Thursday, August 15, 2013

Coincidence? I think not

Before its college football preview, this week's Sports Illustrated had a story about "Glimmer Twins" Byron Buxton and Miguel Sano, whose presence in the Minnesota Twins system was likened to having Mike Trout and Bryce Harper in the same organization.

If all goes according to plan, Buxton and Sano will lead the Twins for years to come, although an interesting sidebar to the story listed the other five times since 1990 that one organization had two position players in the top five of Baseball America's prospect rankings: Alex Gonzalez and Carlos Delgado (1994 Blue Jays), Ruben Rivera and Derek Jeter (1995 Yankees, and Rivera was ranked higher), Paul Konerko and Adrian Beltre (1998 Dodgers), B.J. Upton and Delmon Young (2004 Devil Rays) and Justin Upton and Stephen Drew (2006 Diamondbacks).

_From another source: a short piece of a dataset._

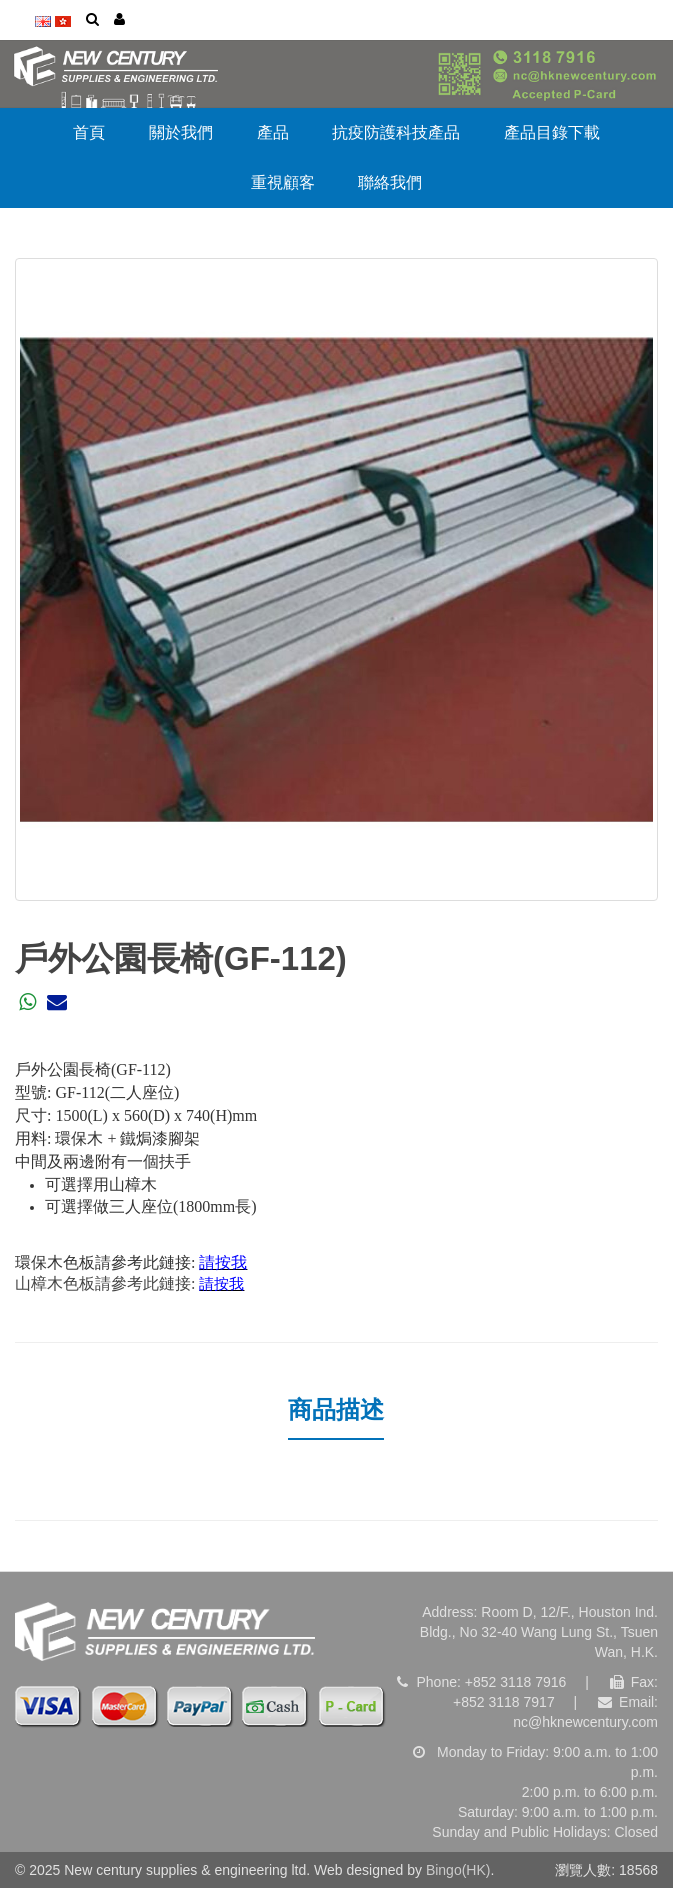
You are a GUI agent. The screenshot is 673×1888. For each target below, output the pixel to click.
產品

Out of that group, Rivera is the only outright bust, but Jeter is the only surefire Hall-of-Famer in the bunch, and the Konerko-Beltre pairing is the only one where you could say both became stars ... but not both for the Dodgers at the same time.

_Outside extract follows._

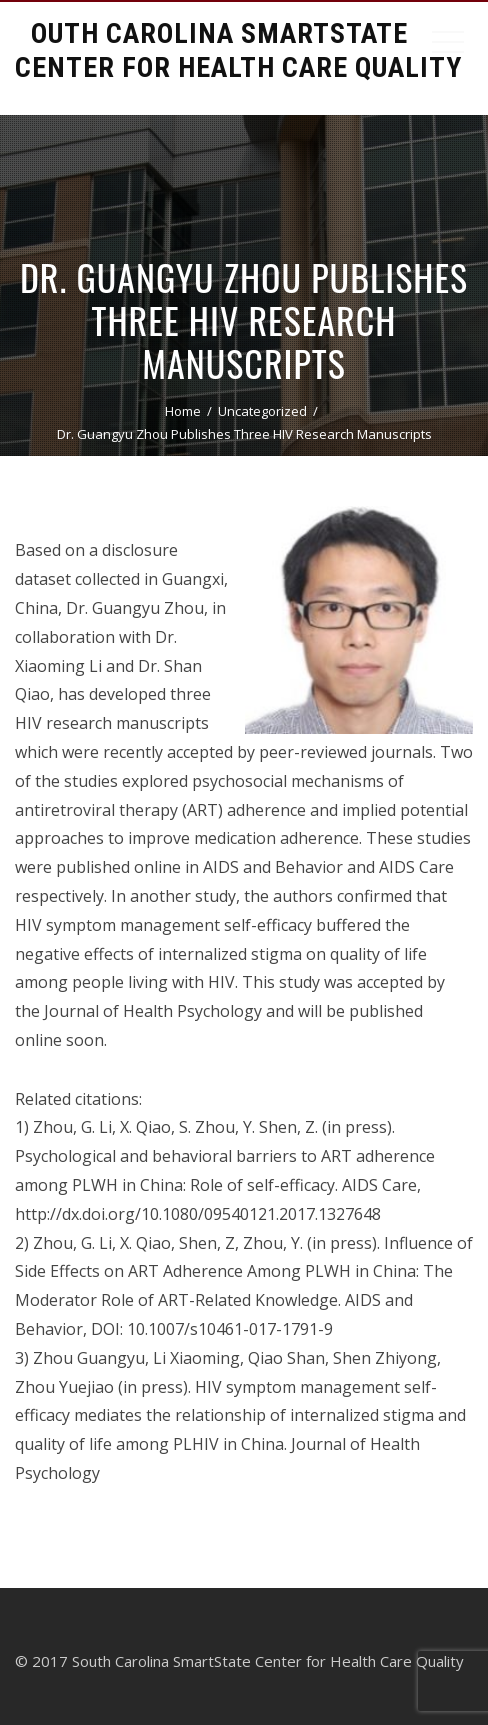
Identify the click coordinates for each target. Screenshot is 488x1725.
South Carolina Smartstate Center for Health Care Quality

Something more subtly interesting, however, at least to me, was writer Albert Chen's description of Sano:
"Sano is a 6'4", 200-pound man-child, the kind of physical specimen that would have SEC coaches breaking NCAA recruiting rules."
Not "college football coaches," "Big 10 coaches," "Pac-12 coaches," "Big 12 coaches" or coaches from any other conference.

You can't tell me that wasn't intentional, that anyone reading that sentence doesn't understand exactly what Chen was getting at. But had they forgotten by the time they got to the college football preview itself, which had seven SEC teams in the top 25?